However, I'd like something that works in other apps - e.g. Chrome browser,
Terminal etc.

------
skorecky
It doesn't get as many updates these days but we made Kousek
([https://itunes.apple.com/us/app/kousek/id460437737?mt=12](https://itunes.apple.com/us/app/kousek/id460437737?mt=12))
send a message on twitter (@skorecky) and I'll give you a promo code.

------
aristidesfl
Launchbar is similar to Quicksilver/Alfred and has very good snippet support:
[http://blog.obdev.at/post/introducing-launchbar-
snippets/](http://blog.obdev.at/post/introducing-launchbar-snippets/)

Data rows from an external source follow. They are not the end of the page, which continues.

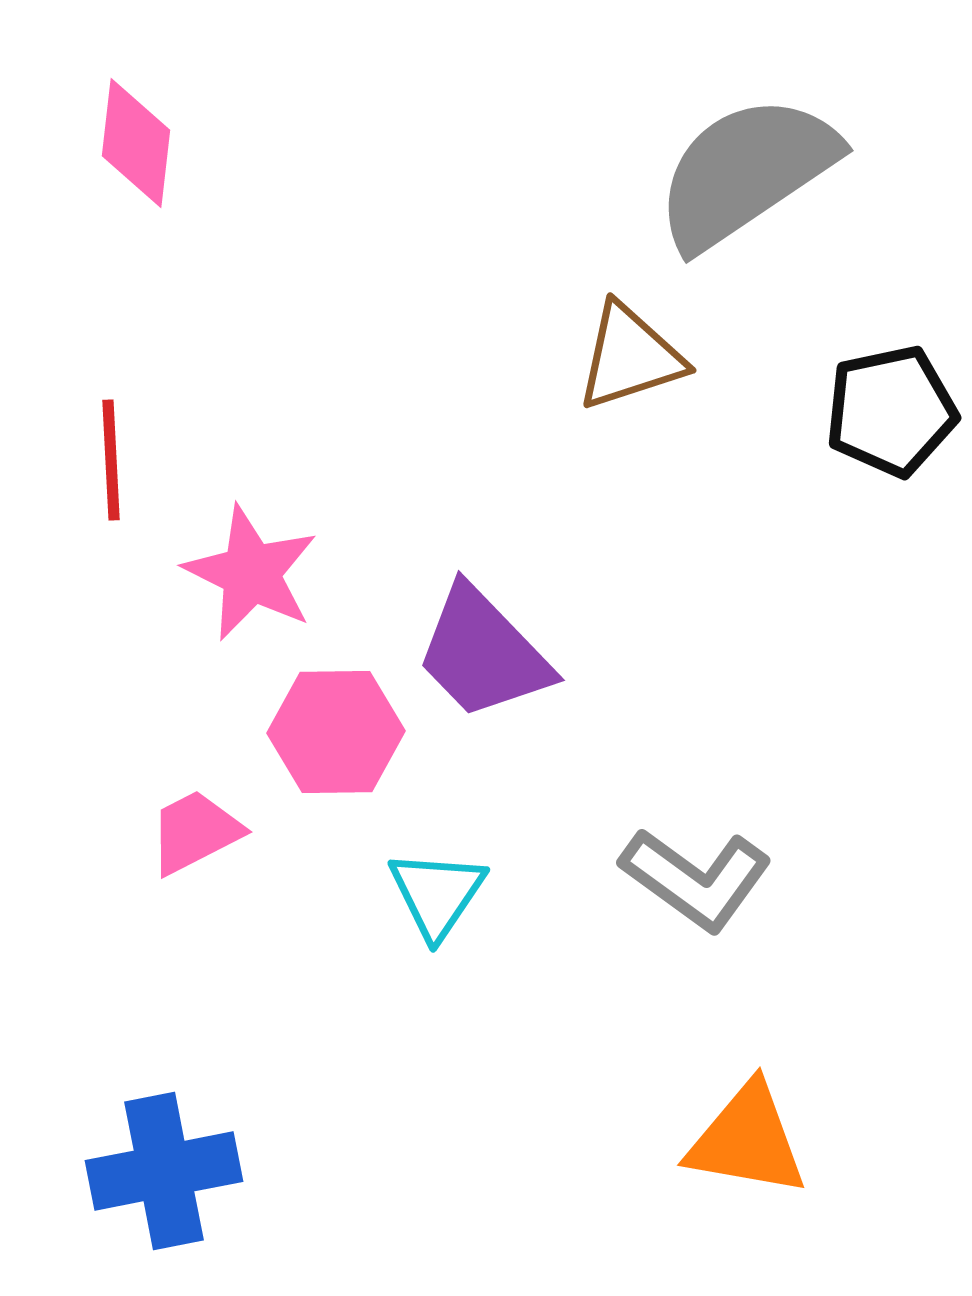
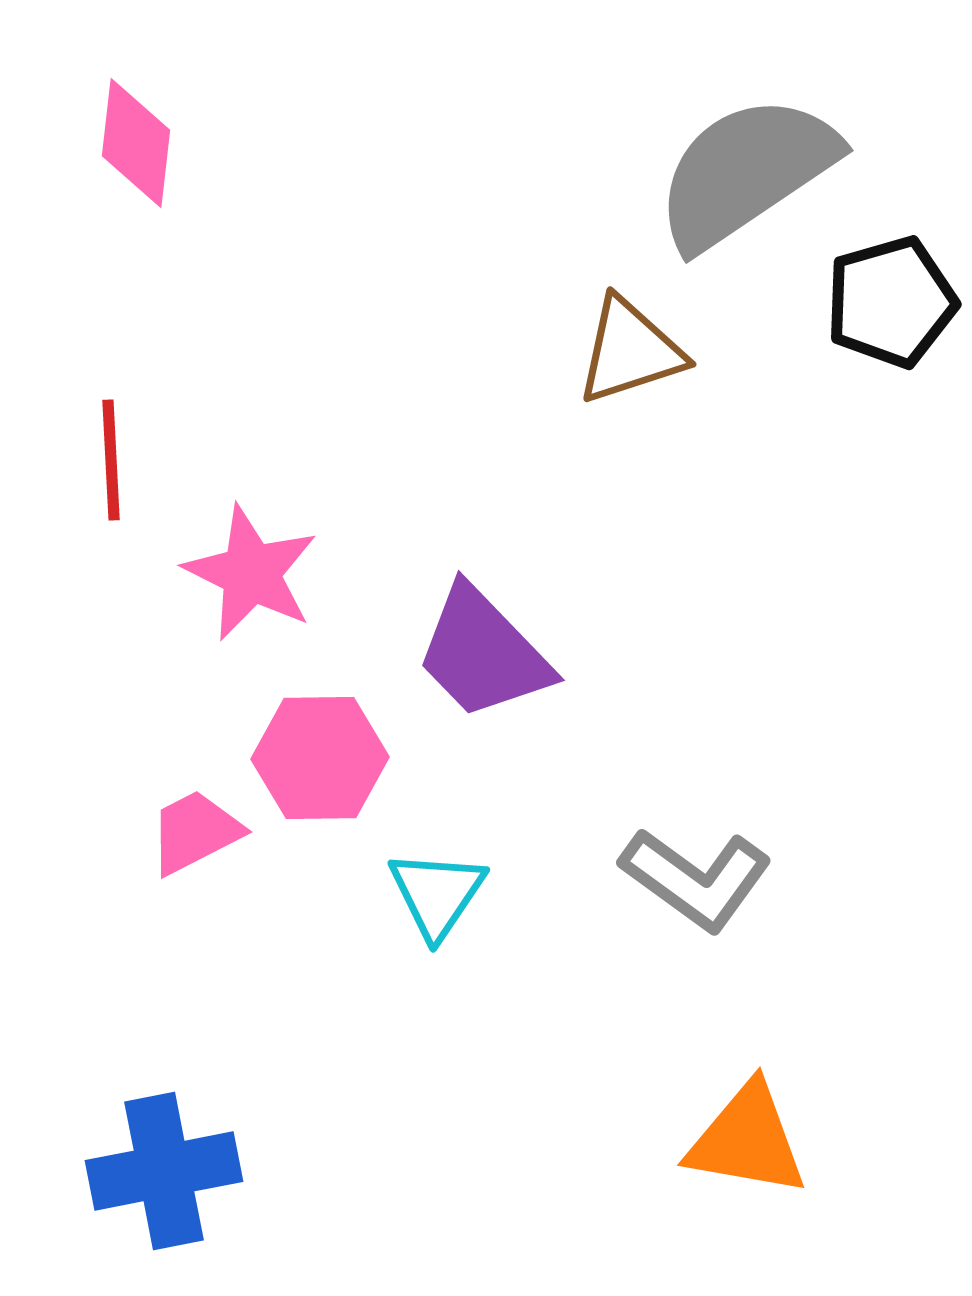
brown triangle: moved 6 px up
black pentagon: moved 109 px up; rotated 4 degrees counterclockwise
pink hexagon: moved 16 px left, 26 px down
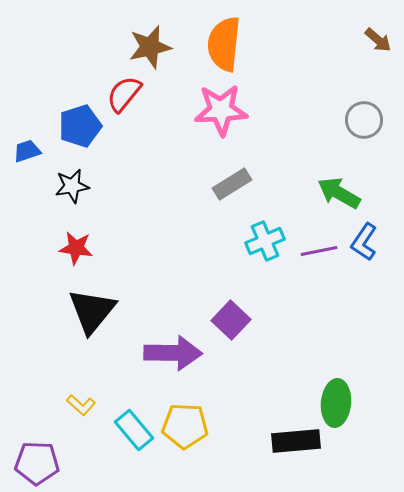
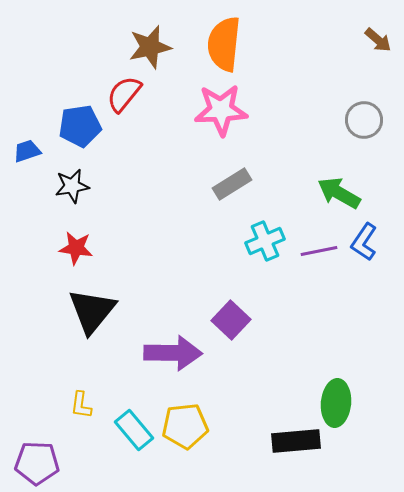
blue pentagon: rotated 9 degrees clockwise
yellow L-shape: rotated 56 degrees clockwise
yellow pentagon: rotated 9 degrees counterclockwise
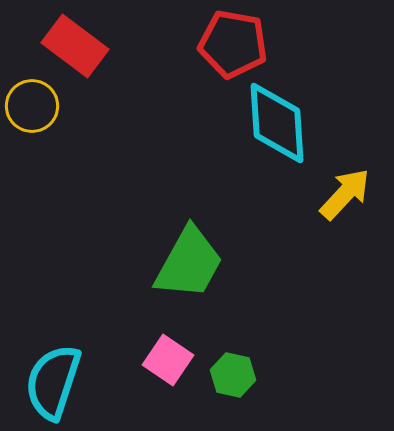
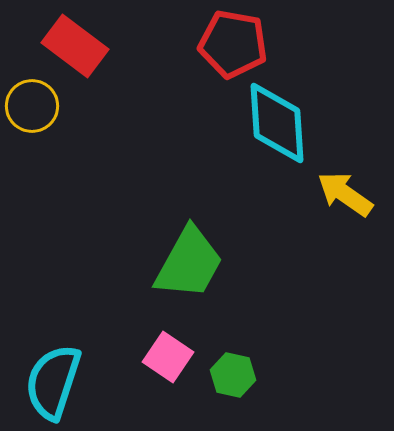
yellow arrow: rotated 98 degrees counterclockwise
pink square: moved 3 px up
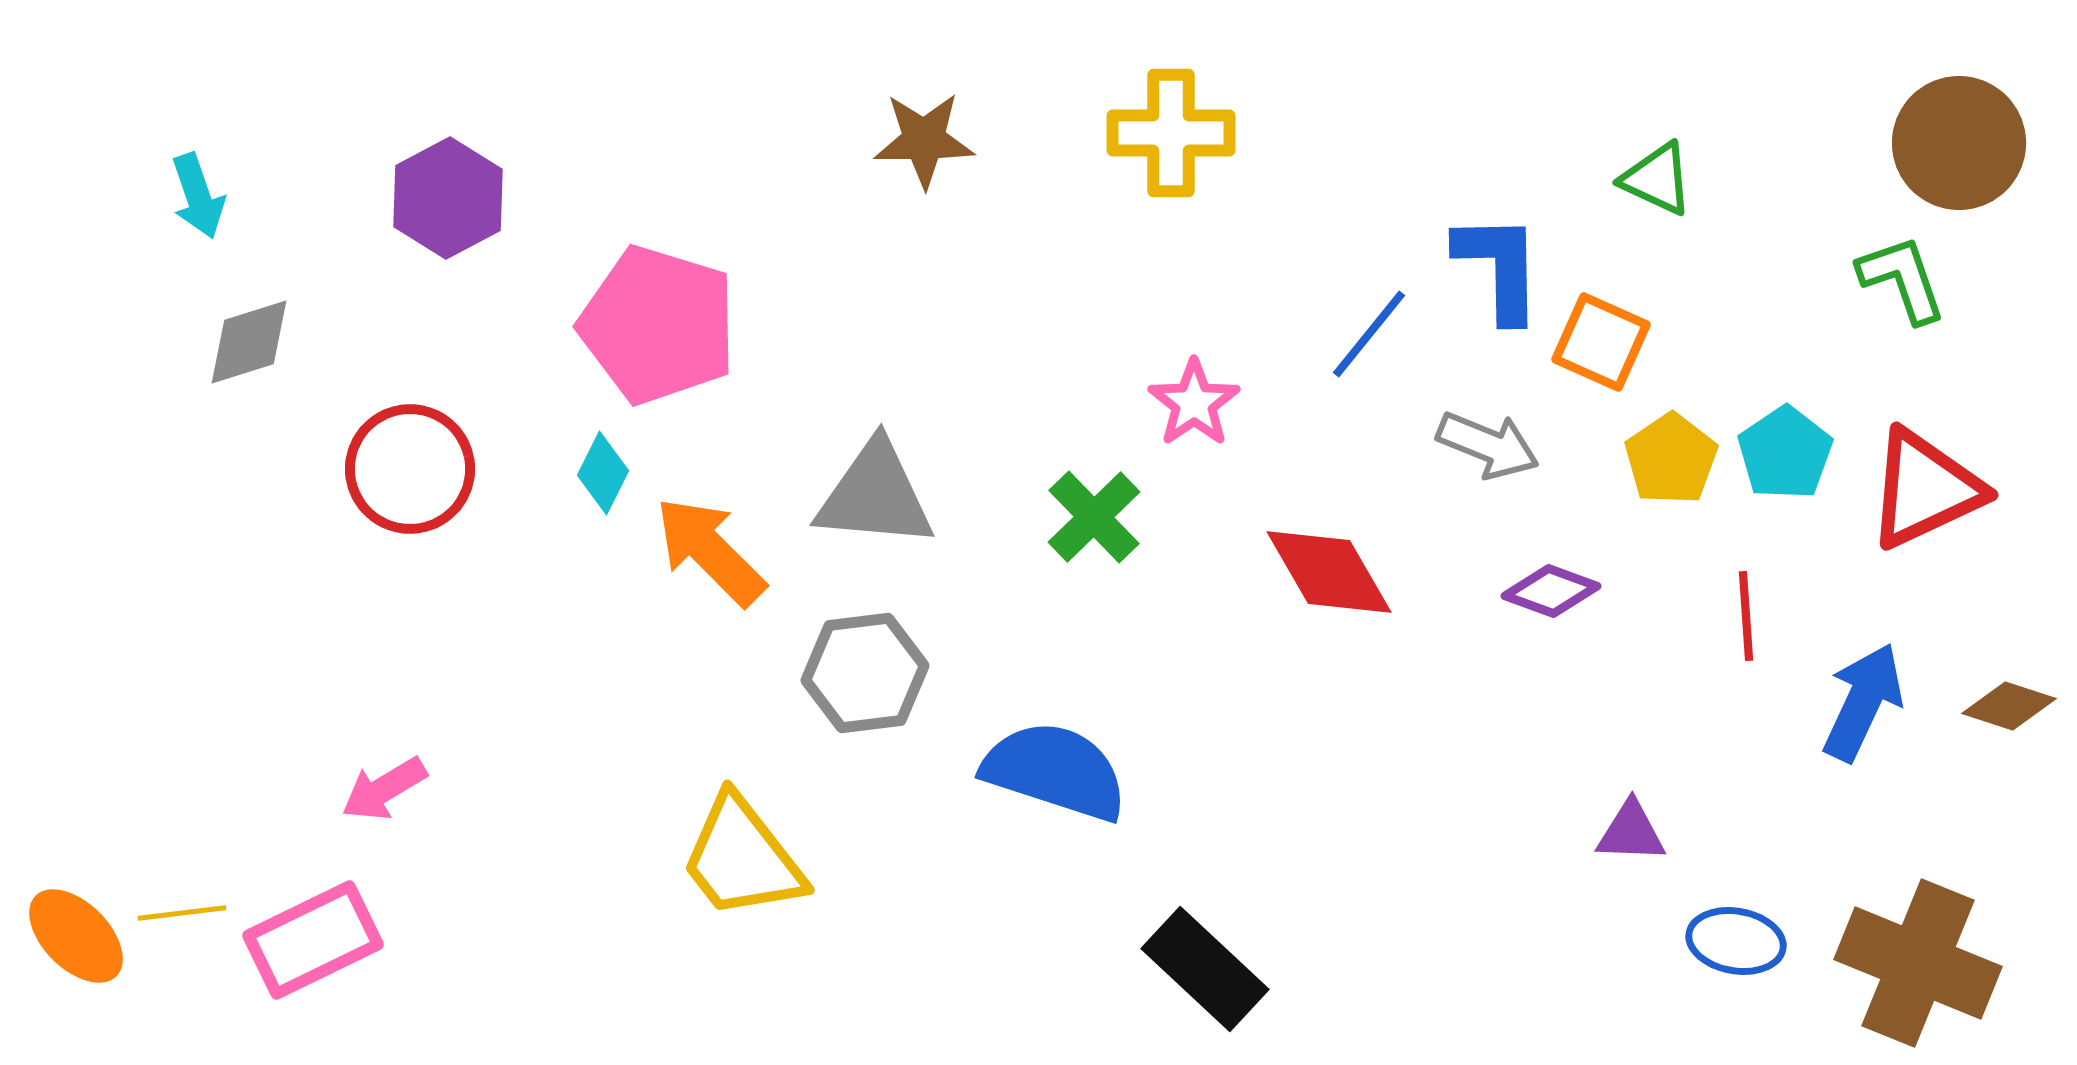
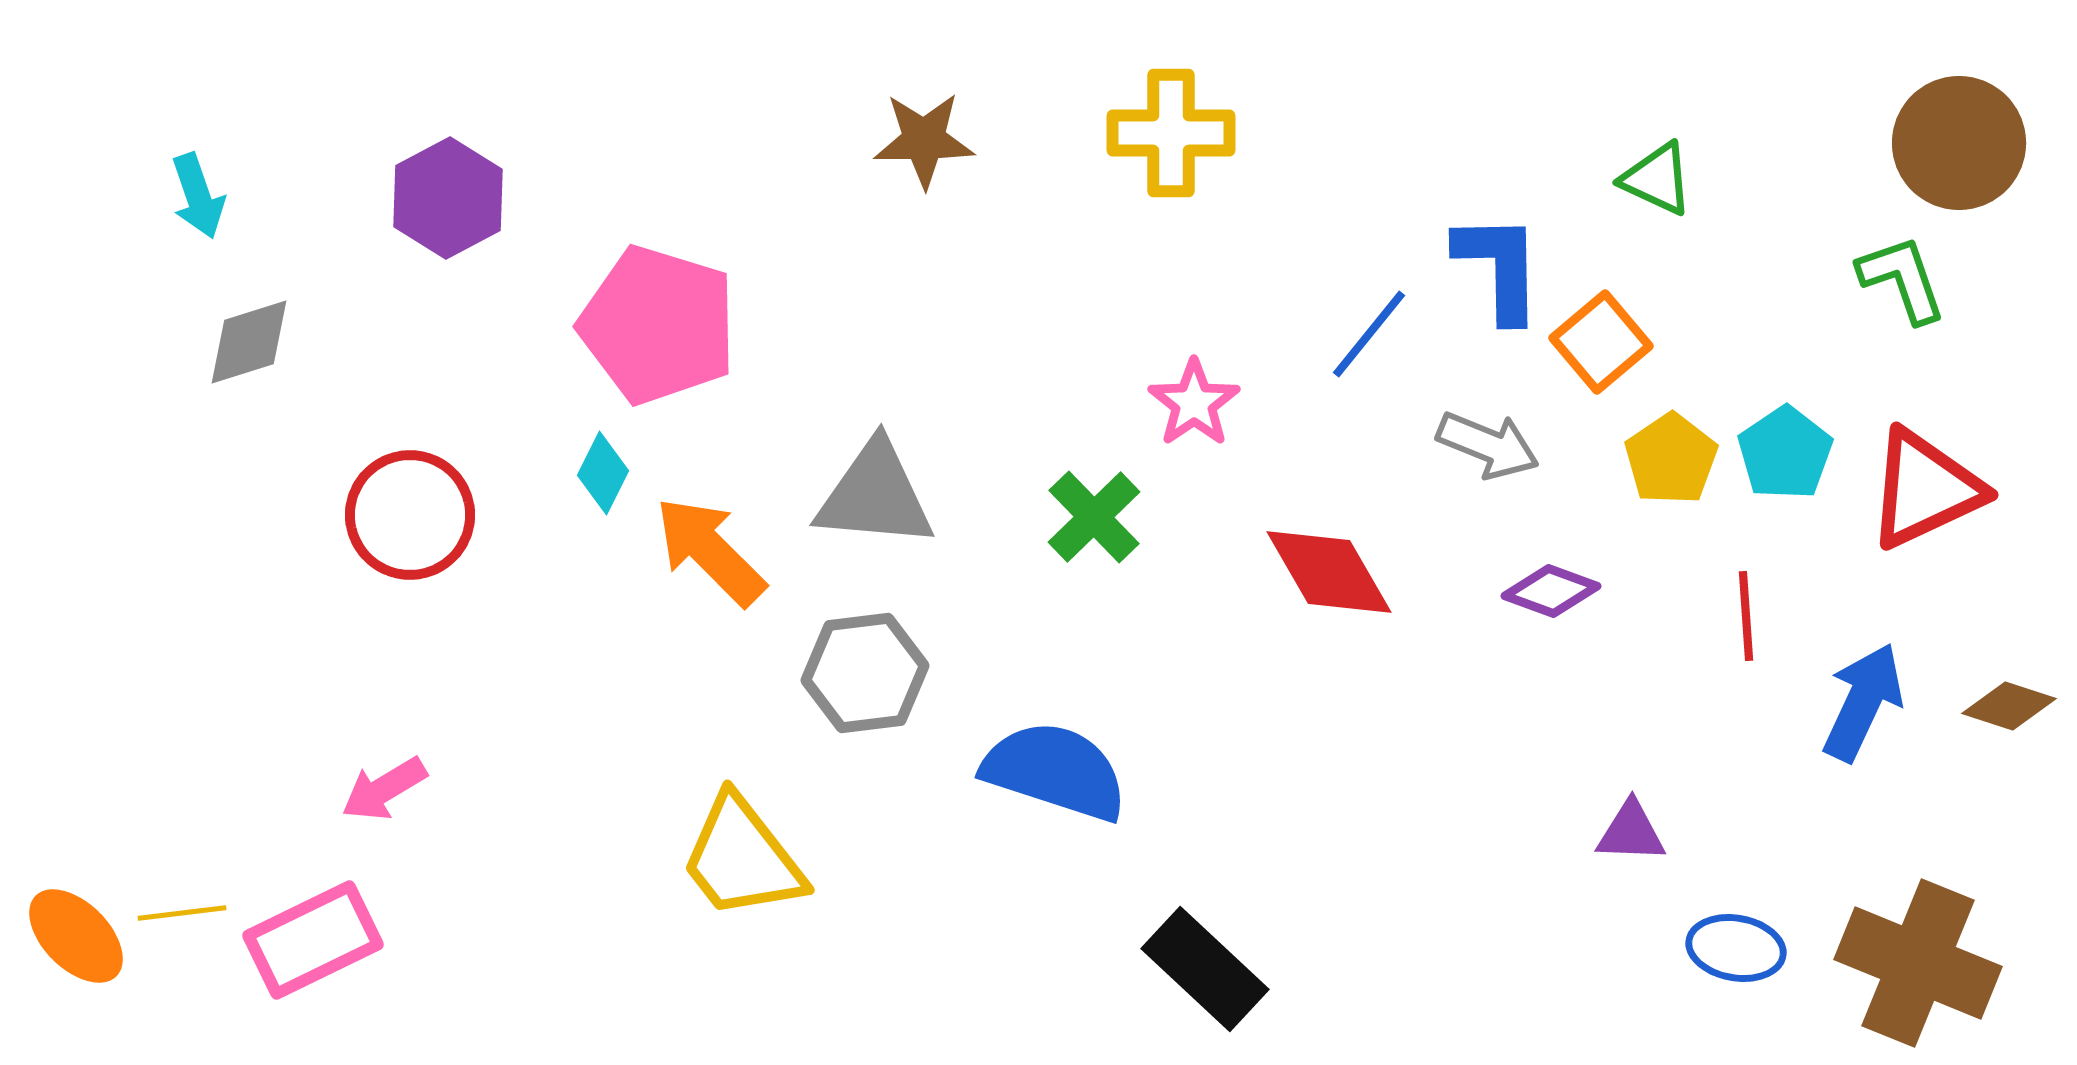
orange square: rotated 26 degrees clockwise
red circle: moved 46 px down
blue ellipse: moved 7 px down
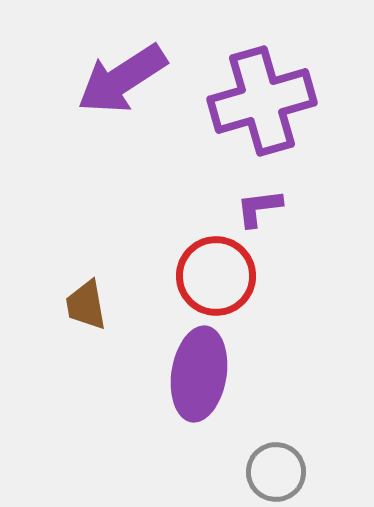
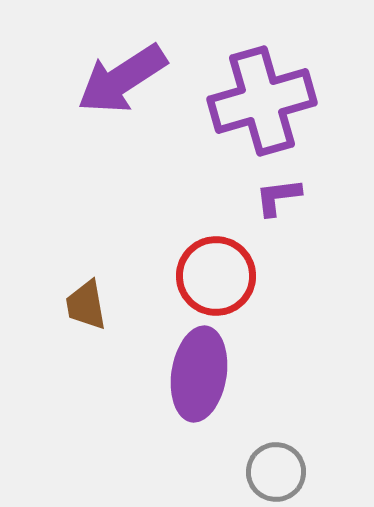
purple L-shape: moved 19 px right, 11 px up
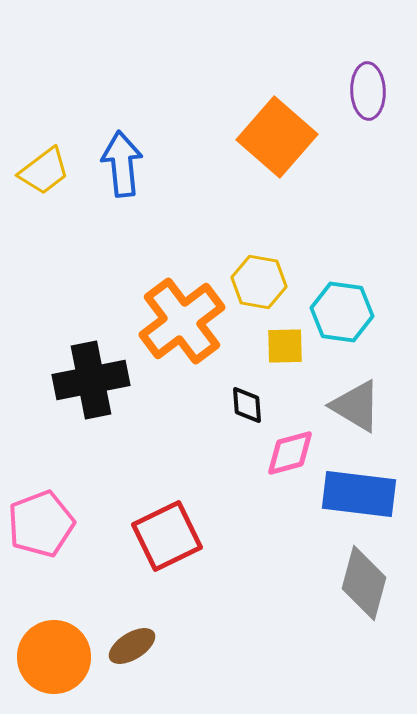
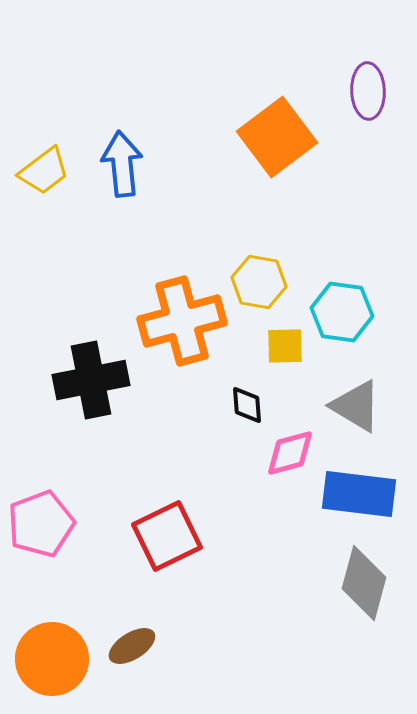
orange square: rotated 12 degrees clockwise
orange cross: rotated 22 degrees clockwise
orange circle: moved 2 px left, 2 px down
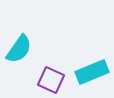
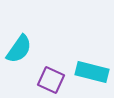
cyan rectangle: rotated 36 degrees clockwise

Syncing and backup can be done via Dropbox or Git for example.

------
bnycum
I use Codebox. I just save my CodeBox file to Dropbox and have it synced on
all my computers.

[http://www.shpakovski.com/codebox/](http://www.shpakovski.com/codebox/)

I also have Code Collector Pro, but I prefer CodeBox though.

------
ChikkaChiChi
TextExpander will provide you the means to do online storage, but not with
Gist. You're either going to have to select keyboard accessibility across the
OS, or integration with Gist.

No program I've found has both.

------
adrianhoward
I use aText
([http://www.trankynam.com/atext/](http://www.trankynam.com/atext/)). Simple,
but meets my needs.

Lets you sync with iCloud / Dropbox / Google Drive.

------
cundd
I once created a small snippet tool with 9 "slots" and global shortcuts to
insert them [http://www.cundd.net/Snipper](http://www.cundd.net/Snipper)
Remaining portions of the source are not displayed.